Where We Live
Old Catonsville: Lovably eccentric
Friday, December 10, 2010; 9:26 AM
If you live in Catonsville, you plunk your lawn chair on the main street to reserve your spot for the Fourth of July parade - weeks ahead of the big day. You are loyal to a snowball stand. And, residents say, you try never to leave.
The quirks of this Baltimore County college town, including a profusion of music stores, endear it to its residents. And its location close to the Penn Line of the MARC train and Interstate 95, makes it convenient for both D.C. and Baltimore commuters.
For that reason, the community draws many couples who commute in opposite directions.
"A lot of people split the difference and end up here," said Marybeth Graf-Brohawn, an agent with Coldwell Banker Residential Brokerage in Catonsville and a longtime resident.

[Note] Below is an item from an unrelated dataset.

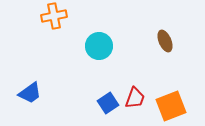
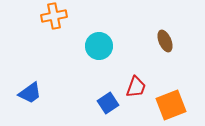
red trapezoid: moved 1 px right, 11 px up
orange square: moved 1 px up
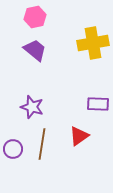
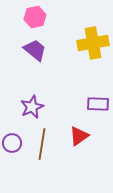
purple star: rotated 30 degrees clockwise
purple circle: moved 1 px left, 6 px up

"It's thought of as this little place, but it has so much," Graf-Brohawn said. Within its borders, it has the flagship campus of the Community College of Baltimore County and the University of Maryland Baltimore County, where a technology incubator continues to expand. It is also home to the 110-acre retirement community of Charlestown.
There are more than a dozen neighborhoods, including Old Catonsville, an enclave with about 350 houses in the center of the unincorporated town.

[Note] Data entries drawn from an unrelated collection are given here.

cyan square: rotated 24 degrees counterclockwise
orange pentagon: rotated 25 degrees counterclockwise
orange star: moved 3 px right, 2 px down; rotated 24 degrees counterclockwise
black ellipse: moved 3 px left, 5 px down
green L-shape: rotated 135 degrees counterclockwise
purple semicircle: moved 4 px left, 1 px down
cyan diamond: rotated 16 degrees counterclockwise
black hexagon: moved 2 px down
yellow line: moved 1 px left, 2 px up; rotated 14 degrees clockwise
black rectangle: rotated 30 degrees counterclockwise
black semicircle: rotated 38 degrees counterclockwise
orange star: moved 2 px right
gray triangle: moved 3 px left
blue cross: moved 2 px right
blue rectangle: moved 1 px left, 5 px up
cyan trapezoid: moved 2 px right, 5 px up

In Old Catonsville, and Catonsville in general, the real estate market hasn't been as been beaten up as it has in other communities. "We dropped less and we dropped later," said Meg Christian, Graf-Brohawn's real estate partner.

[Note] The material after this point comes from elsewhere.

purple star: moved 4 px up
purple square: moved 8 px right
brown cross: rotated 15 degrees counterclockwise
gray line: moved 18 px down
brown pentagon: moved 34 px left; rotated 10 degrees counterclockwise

There weren't as many wild escalations at the height of the market, and there aren't as many foreclosures now.
"It's fairly common for people to move street to street," Christian says. "People don't want to leave."
Dorothy Noble and her husband are among them.
The proximity to Baltimore-Washington International Marshall Airport, Baltimore and the District was ideal for her husband, Dan, a project manager for the U.S. Army Corps of Engineers. But it also was an easy commute for Noble, an account manager for AEG Environmental in Westminster, Md.
The couple, with three sons, liked the area so much that when they outgrew their first house in Catonsville, they bought an 1890s farmhouse in Old Catonsville.